1935 Royal Canadian Mounted Police Killings
| 1935 Royal Canadian Mounted Police Killings | |
|---|---|
| Location | Near Pelly, Saskatchewan, and Banff, Alberta, Canada | 
| Date | 5–8 October 1935 | 
Attack type  | Spree shooting, shootout, robbery | 
| Weapons | 
  | 
| Deaths | 7 (four constables and three perpetrators) | 
| Perpetrators | John Kalmakoff, Joseph Posnikoff, and Peter Woiken | 
| Motive | Unknown | 
The 1935 Royal Canadian Mounted Police Killings were a series of murders of three Royal Canadian Mounted Police and one local constable from 5–8 October 1935. They began with the murders of Benito Constable William Wainwright and RCMP Constable John Shaw near Pelly, Saskatchewan, by three Doukhobor men who had been in the custody of the officers. This led to a shootout which killed two additional RCMP officers in Banff, Alberta, and the death of perpetrator Joseph Posnikoff.
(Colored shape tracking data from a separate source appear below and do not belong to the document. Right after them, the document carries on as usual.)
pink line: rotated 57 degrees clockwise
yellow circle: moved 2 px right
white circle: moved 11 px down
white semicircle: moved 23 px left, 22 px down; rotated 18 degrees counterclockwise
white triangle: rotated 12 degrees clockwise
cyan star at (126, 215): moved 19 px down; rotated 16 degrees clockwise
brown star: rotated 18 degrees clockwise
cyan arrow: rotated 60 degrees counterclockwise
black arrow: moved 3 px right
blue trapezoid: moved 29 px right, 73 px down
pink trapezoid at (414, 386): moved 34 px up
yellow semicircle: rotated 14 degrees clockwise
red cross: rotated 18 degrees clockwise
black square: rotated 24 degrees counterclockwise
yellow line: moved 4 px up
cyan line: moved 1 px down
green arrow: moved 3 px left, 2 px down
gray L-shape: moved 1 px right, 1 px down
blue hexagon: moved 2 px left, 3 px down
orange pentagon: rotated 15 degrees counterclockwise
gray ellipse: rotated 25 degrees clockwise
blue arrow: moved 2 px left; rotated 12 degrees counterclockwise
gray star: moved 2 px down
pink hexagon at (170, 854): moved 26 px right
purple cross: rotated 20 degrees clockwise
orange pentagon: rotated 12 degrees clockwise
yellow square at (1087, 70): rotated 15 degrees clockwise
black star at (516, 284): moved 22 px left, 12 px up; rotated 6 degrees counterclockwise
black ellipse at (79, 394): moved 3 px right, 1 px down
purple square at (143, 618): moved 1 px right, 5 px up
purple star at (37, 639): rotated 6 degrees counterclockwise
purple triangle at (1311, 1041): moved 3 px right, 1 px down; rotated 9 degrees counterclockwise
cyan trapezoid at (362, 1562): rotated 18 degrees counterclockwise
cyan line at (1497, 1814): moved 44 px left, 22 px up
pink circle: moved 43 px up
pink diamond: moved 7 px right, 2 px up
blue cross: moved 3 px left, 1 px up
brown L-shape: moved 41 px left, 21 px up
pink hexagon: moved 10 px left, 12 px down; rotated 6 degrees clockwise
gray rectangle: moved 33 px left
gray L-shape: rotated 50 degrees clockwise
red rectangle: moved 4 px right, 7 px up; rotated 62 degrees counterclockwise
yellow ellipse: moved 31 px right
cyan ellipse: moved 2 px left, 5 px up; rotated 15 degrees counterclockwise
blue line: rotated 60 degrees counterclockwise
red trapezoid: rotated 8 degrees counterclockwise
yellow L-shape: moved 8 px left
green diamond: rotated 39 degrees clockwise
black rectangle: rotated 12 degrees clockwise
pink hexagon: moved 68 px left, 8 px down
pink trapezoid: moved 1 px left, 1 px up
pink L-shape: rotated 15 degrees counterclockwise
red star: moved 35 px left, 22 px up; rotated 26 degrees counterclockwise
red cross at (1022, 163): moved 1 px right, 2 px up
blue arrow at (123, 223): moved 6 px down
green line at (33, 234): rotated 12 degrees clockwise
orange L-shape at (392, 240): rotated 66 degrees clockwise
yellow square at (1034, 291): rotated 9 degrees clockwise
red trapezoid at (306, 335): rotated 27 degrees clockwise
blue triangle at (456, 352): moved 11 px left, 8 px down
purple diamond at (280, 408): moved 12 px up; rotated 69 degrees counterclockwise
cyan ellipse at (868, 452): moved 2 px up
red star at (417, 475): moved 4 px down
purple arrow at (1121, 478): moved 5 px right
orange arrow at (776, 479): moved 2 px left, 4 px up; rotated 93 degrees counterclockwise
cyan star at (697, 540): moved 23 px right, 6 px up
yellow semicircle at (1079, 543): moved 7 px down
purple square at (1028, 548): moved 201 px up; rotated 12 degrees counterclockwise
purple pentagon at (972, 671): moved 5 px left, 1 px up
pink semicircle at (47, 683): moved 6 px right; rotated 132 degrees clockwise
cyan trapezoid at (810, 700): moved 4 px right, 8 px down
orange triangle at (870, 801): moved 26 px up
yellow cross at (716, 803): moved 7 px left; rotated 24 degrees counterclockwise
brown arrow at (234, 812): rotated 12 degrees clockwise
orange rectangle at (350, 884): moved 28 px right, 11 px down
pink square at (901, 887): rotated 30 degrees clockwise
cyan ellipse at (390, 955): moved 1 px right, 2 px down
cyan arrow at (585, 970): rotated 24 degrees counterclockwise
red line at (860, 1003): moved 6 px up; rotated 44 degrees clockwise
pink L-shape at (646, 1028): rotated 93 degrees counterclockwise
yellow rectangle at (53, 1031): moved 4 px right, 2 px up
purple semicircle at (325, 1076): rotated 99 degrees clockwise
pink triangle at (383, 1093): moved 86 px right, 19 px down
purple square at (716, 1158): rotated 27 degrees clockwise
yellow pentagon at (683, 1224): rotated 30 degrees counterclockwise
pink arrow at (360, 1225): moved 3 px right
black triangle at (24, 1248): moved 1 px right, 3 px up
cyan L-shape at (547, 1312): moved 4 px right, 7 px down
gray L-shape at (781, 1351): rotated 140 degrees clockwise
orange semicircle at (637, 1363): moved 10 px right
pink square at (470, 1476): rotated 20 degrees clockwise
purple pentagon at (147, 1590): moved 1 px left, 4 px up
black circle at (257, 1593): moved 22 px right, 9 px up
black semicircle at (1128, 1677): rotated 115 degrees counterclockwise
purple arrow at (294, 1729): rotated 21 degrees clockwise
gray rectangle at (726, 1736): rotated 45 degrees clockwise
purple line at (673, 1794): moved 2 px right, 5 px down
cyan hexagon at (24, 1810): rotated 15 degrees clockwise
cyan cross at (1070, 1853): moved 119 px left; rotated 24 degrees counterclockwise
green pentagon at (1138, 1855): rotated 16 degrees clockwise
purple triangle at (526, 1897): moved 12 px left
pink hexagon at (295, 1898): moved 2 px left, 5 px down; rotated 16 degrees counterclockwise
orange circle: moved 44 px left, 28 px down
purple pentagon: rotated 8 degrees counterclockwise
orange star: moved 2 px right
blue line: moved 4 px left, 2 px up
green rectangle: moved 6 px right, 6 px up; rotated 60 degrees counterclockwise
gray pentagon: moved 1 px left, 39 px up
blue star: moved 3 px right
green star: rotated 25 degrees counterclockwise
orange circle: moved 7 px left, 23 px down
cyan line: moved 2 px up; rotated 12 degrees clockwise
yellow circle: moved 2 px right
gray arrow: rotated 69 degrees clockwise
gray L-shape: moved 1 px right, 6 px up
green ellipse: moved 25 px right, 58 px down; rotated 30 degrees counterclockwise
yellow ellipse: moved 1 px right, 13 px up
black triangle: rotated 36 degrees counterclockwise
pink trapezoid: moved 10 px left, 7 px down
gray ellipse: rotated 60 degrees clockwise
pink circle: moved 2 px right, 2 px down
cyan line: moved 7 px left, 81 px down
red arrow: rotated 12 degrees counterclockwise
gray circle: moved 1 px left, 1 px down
The remaining two perpetrators were shot by Banff Park Game Warden William Neish, as they were pursued by a combined posse of RCMP officers and armed civilian volunteers.
The ordeals involved RCMP detachments from three provinces in western Canada and remained one of the deadliest incidents in RCMP history until the Mayerthorpe tragedy in 2005. With the death of all perpetrators, the motivations of the perpetrators remain unknown.